Weird match, this, and one that can be watched for free on YouTube. This match marked the Briscoes’ return to pro wrestling after vanished the year before, as Mark had hurt himself in a motorcycle accident and, unwilling to pursue a wrestling career without his brother, Jay took a break. Knowing what we know now, that the Briscoes are in control of some sort of farmyard dynasty and probably don’t need to wrestle, this makes a lot more sense than it did at the time (although neither were the established singles wrestlers they are today). I have no idea what HCW was, and I thank the uploader of this match for giving their name in the description because otherwise this would’ve been a match worthy of the ??? listing.
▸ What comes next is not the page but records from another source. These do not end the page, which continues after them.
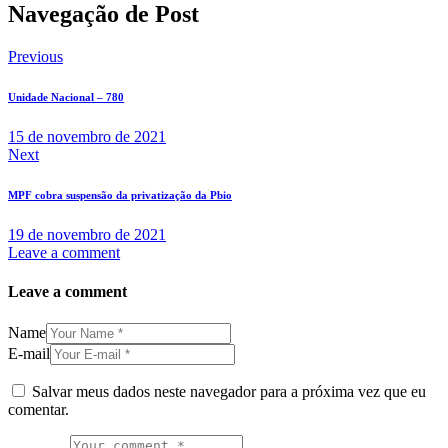
Navegação de Post
Previous
Unidade Nacional – 780
15 de novembro de 2021
Next
MPF cobra suspensão da privatização da Pbio
19 de novembro de 2021
Leave a comment
Leave a comment
Name
E-mail
Salvar meus dados neste navegador para a próxima vez que eu
comentar.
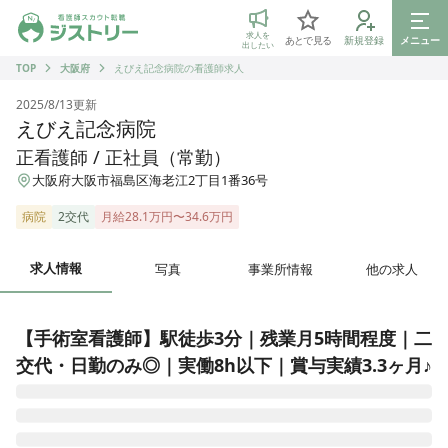
ジストリー 看護師の転職マッチング
求人を
あとで見る
新規登録
メニュー
出したい
TOP
大阪府
えびえ記念病院の看護師求人
2025/8/13
更新
えびえ記念病院
正看護師 / 正社員（常勤）
大阪府大阪市福島区海老江2丁目1番36号
病院
2交代
月給28.1万円〜34.6万円
求人情報
写真
事業所情報
他の求人
【手術室看護師】駅徒歩3分｜残業月5時間程度｜二
交代・日勤のみ◎｜実働8h以下｜賞与実績3.3ヶ月♪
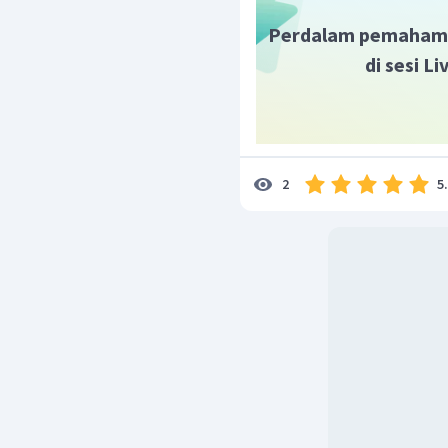
belum
dikenal.
Perdalam pemaham
di sesi L
5
2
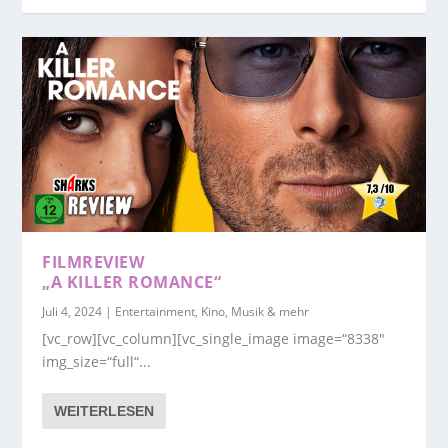
FILMREVIEW
„A KILLER ROMANCE“
Juli 4, 2024
|
Entertainment, Kino, Musik & mehr
[vc_row][vc_column][vc_single_image image=“8338″
img_size=“full“...
WEITERLESEN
This was an extraordinary match. It took place outdoors in a setting previously reserved only for CZW Tournaments of Death, with a wonderful forest in the background and presumably DJ Hyde’s entire family surrounding the ring. Both Briscoes wrestled in street gear, suggesting they’d just rocked up and fancied a wrestle, and the match that followed also added some credence to this theory. I’m going to put it bluntly: I’ve never seen a match starring trained professional wrestlers that more closely resembled a backyard match, and not just because it was taking place in a backyard. After beginning with a vague attempt at pro wrestling they went outside and started bashing each other with unprotected chairshots. Mark did a shooting star press to the outside so Jay destroyed the chair over his head and bust him open. A man got on the microphone and demanded we all give big ups to the Briscoes for this. They both just casually strolled to another side of the ring, grabbed new weapons and had a chair duel. Then they just started punching each other in the face. There was nothing transitioning between any of these spots, they’d just walk off in separate directions before reconvening for some good old fashioned family domestic violence. They met back in the ring and Mark allowed Jay to brain him with a chair before Jay hit the Jay Driller for the win.
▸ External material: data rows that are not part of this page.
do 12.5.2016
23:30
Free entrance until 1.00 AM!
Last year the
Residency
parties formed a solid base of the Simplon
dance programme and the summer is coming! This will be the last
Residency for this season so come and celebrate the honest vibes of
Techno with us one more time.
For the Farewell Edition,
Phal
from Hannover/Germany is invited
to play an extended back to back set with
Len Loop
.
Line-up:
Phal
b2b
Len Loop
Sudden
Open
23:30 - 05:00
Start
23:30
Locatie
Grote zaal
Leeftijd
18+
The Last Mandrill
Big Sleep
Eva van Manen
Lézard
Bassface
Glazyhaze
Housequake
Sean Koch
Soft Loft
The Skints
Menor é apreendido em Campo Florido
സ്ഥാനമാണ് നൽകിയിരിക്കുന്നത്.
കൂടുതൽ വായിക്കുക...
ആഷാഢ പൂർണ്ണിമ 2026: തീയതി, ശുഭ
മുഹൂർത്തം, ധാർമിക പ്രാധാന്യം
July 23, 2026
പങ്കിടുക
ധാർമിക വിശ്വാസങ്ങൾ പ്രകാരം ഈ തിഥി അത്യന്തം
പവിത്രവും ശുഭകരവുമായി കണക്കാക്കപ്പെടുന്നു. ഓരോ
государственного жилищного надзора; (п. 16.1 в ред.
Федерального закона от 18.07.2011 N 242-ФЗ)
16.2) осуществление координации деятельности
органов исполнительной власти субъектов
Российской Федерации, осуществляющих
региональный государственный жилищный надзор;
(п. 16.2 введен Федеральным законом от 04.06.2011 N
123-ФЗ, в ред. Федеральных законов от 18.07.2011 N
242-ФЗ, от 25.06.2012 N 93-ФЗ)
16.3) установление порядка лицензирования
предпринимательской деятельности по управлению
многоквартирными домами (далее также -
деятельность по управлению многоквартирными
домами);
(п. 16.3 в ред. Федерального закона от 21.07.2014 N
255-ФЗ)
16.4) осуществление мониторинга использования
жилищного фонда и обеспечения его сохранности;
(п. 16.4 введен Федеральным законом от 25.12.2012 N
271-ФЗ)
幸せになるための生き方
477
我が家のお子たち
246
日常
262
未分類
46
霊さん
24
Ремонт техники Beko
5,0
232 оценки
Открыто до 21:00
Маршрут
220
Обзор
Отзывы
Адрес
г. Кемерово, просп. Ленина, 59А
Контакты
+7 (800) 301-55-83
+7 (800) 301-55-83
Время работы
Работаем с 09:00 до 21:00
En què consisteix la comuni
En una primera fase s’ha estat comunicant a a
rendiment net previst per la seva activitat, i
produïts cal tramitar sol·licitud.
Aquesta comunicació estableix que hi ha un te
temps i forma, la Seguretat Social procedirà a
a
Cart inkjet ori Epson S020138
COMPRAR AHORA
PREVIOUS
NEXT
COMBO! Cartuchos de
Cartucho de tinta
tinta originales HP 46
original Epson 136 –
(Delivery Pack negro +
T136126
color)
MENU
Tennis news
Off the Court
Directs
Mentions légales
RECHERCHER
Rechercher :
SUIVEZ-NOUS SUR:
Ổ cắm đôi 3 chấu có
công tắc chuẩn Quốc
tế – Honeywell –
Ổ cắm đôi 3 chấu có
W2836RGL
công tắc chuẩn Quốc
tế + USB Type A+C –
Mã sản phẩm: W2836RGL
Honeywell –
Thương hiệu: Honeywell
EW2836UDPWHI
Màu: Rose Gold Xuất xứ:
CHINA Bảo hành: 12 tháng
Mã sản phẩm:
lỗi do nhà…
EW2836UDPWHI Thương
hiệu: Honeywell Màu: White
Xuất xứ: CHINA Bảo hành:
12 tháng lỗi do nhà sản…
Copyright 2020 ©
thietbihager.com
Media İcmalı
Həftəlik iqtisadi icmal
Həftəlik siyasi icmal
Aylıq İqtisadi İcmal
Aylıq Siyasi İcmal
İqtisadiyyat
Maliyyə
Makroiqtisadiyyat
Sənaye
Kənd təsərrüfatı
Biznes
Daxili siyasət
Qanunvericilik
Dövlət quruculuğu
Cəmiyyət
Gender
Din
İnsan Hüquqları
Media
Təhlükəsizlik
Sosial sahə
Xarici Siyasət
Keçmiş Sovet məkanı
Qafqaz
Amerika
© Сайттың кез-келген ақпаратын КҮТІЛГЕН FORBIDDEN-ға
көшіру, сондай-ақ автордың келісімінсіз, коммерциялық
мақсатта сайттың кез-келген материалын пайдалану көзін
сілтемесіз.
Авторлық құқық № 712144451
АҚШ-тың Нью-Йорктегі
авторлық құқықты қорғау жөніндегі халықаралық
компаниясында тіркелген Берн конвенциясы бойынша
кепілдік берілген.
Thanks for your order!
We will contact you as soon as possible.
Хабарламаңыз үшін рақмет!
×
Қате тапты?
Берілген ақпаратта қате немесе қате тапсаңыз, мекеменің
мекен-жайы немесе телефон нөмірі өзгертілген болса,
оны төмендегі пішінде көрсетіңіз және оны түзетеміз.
There was some perverse enjoyment to take from this but its mere existence is peculiar, because it was a weird little oddity took place between early ROH/CZW Briscoes and the Briscoes that returned to ROH in 2006. Perhaps this was what “man up” meant all along. To become the best wrestler you can possibly be you must have a match that throws all accepted standards out of the window and resembles a family barbecue that’s got out of hand. I’m also not one of those guys who really goes off on “those wrestlers should protect their brains!” because I’m watching the wrong industry if that’s something I’m going to get precious about, but the disregard for each others’ safety here was really something. In a post-apocalyptic timeline where we didn’t realise that getting hit in the head is bad, this is what also wrestling matches, and society as a whole, would resemble. Men, women and children fighting in the rubble of their former civilisation, doing shooting star presses onto folding chairs to earn the bottle caps that have been declared as the new currency. This match was a frightening glimpse at that world.